So You Think You Can Segment? Part 3 of 3
In Part 1 (Why Segmentation?) and Part 2 (Segmentation Strategies), we demonstrated how best practices in segmentation can greatly impact the success and profitability of any marketing campaign. In this article, we'll look at some variables that impact our segmentation strategy. These variables can be assembled to arrive at various combinations to be evaluated and tested.
For example: Demographic variables essentially refer to personal statistics such as income, gender, education, location (rural vs. urban, East vs. West), ethnicity, and family size.
We can take this a step further and segment on lifestyle/value variables. Some consumers want to be seen as similar to others, while a different segment wants to stand apart from the crowd.
Another basis for segmentation is behavioral variables. Some consumers are "brand loyal" i.e. these "regulars" tend to stick with their preferred brands even when a competing one is deeply discounted. Some consumers are "heavy" users while others are "light" users. For example, industry research reinforces that good old 80/20 rule i.e. 80% of the product is consumed by 20% of the consumers.
You can also segment on benefits sought, essentially by-passing demographics in some cases. Some consumers, for example, use toothpaste primarily to promote oral health, while another segment is more interested in whitening teeth.
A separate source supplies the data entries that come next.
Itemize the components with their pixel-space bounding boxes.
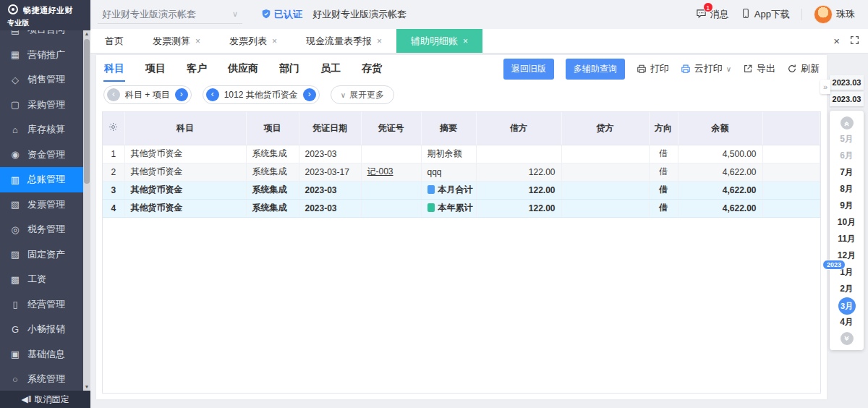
sidebar-item-label: 销售管理 xyxy=(27,73,65,86)
sidebar-item-fixed-asset[interactable]: ▨固定资产 xyxy=(0,242,83,268)
month-list: 5月6月7月8月9月10月11月12月1月2月3月4月 xyxy=(830,131,864,331)
multi-aux-query-button[interactable]: 多辅助查询 xyxy=(566,59,625,80)
sidebar-item-invoice[interactable]: ▧发票管理 xyxy=(0,192,83,218)
export-button[interactable]: 导出 xyxy=(743,62,775,75)
next-chevron-icon[interactable]: › xyxy=(175,88,188,101)
chevron-down-icon: ∨ xyxy=(341,91,346,99)
scroll-up-icon[interactable]: ▲ xyxy=(83,30,90,38)
unpin-sidebar-button[interactable]: ◀‖ 取消固定 xyxy=(0,391,90,408)
row-number: 2 xyxy=(103,163,124,181)
account-name: 好业财专业版演示帐套 xyxy=(312,8,407,21)
table-row[interactable]: 2其他货币资金系统集成2023-03-17记-003qqq122.00借4,62… xyxy=(103,163,820,181)
month-3月[interactable]: 3月 xyxy=(830,297,864,314)
collapse-panel-button[interactable]: » xyxy=(820,80,830,94)
refresh-button[interactable]: 刷新 xyxy=(787,62,820,75)
sidebar-item-basic-info[interactable]: ▣基础信息 xyxy=(0,342,83,367)
sidebar-item-sales[interactable]: ◇销售管理 xyxy=(0,67,83,93)
sidebar-item-marketing[interactable]: ▦营销推广 xyxy=(0,43,83,68)
user-menu[interactable]: 珠珠 xyxy=(814,5,855,24)
close-tab-icon[interactable]: × xyxy=(195,36,200,46)
fullscreen-icon[interactable] xyxy=(850,35,859,46)
tab-发票测算[interactable]: 发票测算× xyxy=(138,29,215,53)
tab-辅助明细账[interactable]: 辅助明细账× xyxy=(396,29,482,53)
scrollbar-thumb[interactable] xyxy=(84,39,90,184)
month-10月[interactable]: 10月 xyxy=(830,214,864,231)
column-settings-button[interactable] xyxy=(103,112,124,145)
account-set-select[interactable]: 好业财专业版演示帐套 ∨ xyxy=(98,5,242,24)
voucher-link[interactable]: 记-003 xyxy=(367,166,393,177)
table-row[interactable]: 3其他货币资金系统集成2023-03本月合计122.00借4,622.00 xyxy=(103,181,820,199)
sidebar-item-reimburse[interactable]: G小畅报销 xyxy=(0,317,83,342)
next-chevron-icon[interactable]: › xyxy=(303,88,316,101)
subtab-员工[interactable]: 员工 xyxy=(320,56,341,82)
subtab-科目[interactable]: 科目 xyxy=(103,56,125,82)
tab-发票列表[interactable]: 发票列表× xyxy=(215,29,292,53)
month-8月[interactable]: 8月 xyxy=(830,181,864,197)
subtab-供应商[interactable]: 供应商 xyxy=(227,56,259,82)
brand-logo-icon xyxy=(7,4,19,17)
months-scroll-up-button[interactable] xyxy=(841,116,854,129)
sidebar-item-purchase[interactable]: ▢采购管理 xyxy=(0,93,83,118)
month-4月[interactable]: 4月 xyxy=(830,314,864,331)
prev-chevron-icon[interactable]: ‹ xyxy=(206,88,219,101)
column-header: 凭证号 xyxy=(361,112,421,145)
sidebar-item-salary[interactable]: ▩工资 xyxy=(0,267,83,292)
invoice-icon: ▧ xyxy=(9,199,21,210)
expand-more-button[interactable]: ∨ 展开更多 xyxy=(331,85,394,104)
prev-chevron-icon[interactable]: ‹ xyxy=(107,88,120,101)
subtab-项目[interactable]: 项目 xyxy=(145,56,166,82)
sidebar-scrollbar[interactable]: ▲ ▼ xyxy=(83,30,90,391)
sidebar: 畅捷通好业财 专业版 ▤项目合同▦营销推广◇销售管理▢采购管理⌂库存核算◉资金管… xyxy=(0,0,90,408)
subtab-客户[interactable]: 客户 xyxy=(186,56,208,82)
cell-summary: 本月合计 xyxy=(421,181,476,199)
avatar xyxy=(814,5,833,24)
business-icon: ▯ xyxy=(9,299,21,310)
subtab-部门[interactable]: 部门 xyxy=(278,56,300,82)
tab-首页[interactable]: 首页 xyxy=(90,29,138,53)
close-tab-icon[interactable]: × xyxy=(272,36,277,46)
sidebar-item-tax[interactable]: ◎税务管理 xyxy=(0,217,83,242)
cell-voucher-date: 2023-03 xyxy=(299,145,361,163)
back-to-old-version-button[interactable]: 退回旧版 xyxy=(503,59,554,80)
period-to[interactable]: 2023.03 xyxy=(830,92,864,106)
print-button[interactable]: 打印 xyxy=(637,62,669,75)
column-header: 方向 xyxy=(649,112,678,145)
sales-icon: ◇ xyxy=(9,75,21,85)
row-number: 1 xyxy=(103,145,124,163)
summary-text: 期初余额 xyxy=(427,148,462,158)
sidebar-item-contract[interactable]: ▤项目合同 xyxy=(0,30,83,43)
table-row[interactable]: 1其他货币资金系统集成2023-03期初余额借4,500.00 xyxy=(103,145,820,163)
sidebar-item-ledger[interactable]: ▥总账管理 xyxy=(0,167,83,192)
summary-text: 本年累计 xyxy=(438,203,473,213)
month-11月[interactable]: 11月 xyxy=(830,231,864,247)
tab-现金流量表季报[interactable]: 现金流量表季报× xyxy=(292,29,396,53)
sidebar-item-label: 采购管理 xyxy=(27,98,65,111)
sidebar-item-business[interactable]: ▯经营管理 xyxy=(0,292,83,318)
shield-icon xyxy=(261,9,271,21)
month-2月[interactable]: 2月 xyxy=(830,281,864,297)
messages-button[interactable]: 消息 1 xyxy=(696,8,729,21)
close-tab-icon[interactable]: × xyxy=(463,36,468,46)
sidebar-item-system[interactable]: ○系统管理 xyxy=(0,367,83,391)
cell-credit xyxy=(561,145,649,163)
close-all-tabs-icon[interactable]: × xyxy=(833,35,840,46)
app-download-button[interactable]: App下载 xyxy=(741,8,790,21)
month-9月[interactable]: 9月 xyxy=(830,197,864,214)
months-scroll-down-button[interactable] xyxy=(841,332,854,345)
funds-icon: ◉ xyxy=(9,149,21,160)
tabbar: 首页发票测算×发票列表×现金流量表季报×辅助明细账× × xyxy=(90,29,868,54)
period-from[interactable]: 2023.03 xyxy=(830,75,864,90)
scroll-down-icon[interactable]: ▼ xyxy=(83,383,90,391)
subtab-存货[interactable]: 存货 xyxy=(361,56,383,82)
cloud-print-button[interactable]: 云打印 ∨ xyxy=(681,62,731,75)
sidebar-item-funds[interactable]: ◉资金管理 xyxy=(0,143,83,168)
edition-label: 专业版 xyxy=(7,18,90,28)
account-filter[interactable]: ‹ 1012 其他货币资金 › xyxy=(203,85,320,104)
month-total-icon xyxy=(427,185,435,194)
dimension-filter[interactable]: ‹ 科目 + 项目 › xyxy=(103,85,192,104)
sidebar-item-inventory[interactable]: ⌂库存核算 xyxy=(0,117,83,143)
refresh-icon xyxy=(787,64,797,74)
month-7月[interactable]: 7月 xyxy=(830,164,864,181)
close-tab-icon[interactable]: × xyxy=(377,36,382,46)
table-row[interactable]: 4其他货币资金系统集成2023-03本年累计122.00借4,622.00 xyxy=(103,199,820,217)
Using the right combination of these factors can measurably impact your ROI. In a study on email marketing, Marketo found that proper segmentation alone (excluding all other factors – copy, design, etc.) contributed to 23% of email engagement.
Using data from research, identification and careful segmentation could be the most important factor in the success of any marketing campaign. Use it wisely and you may be surprised at your results.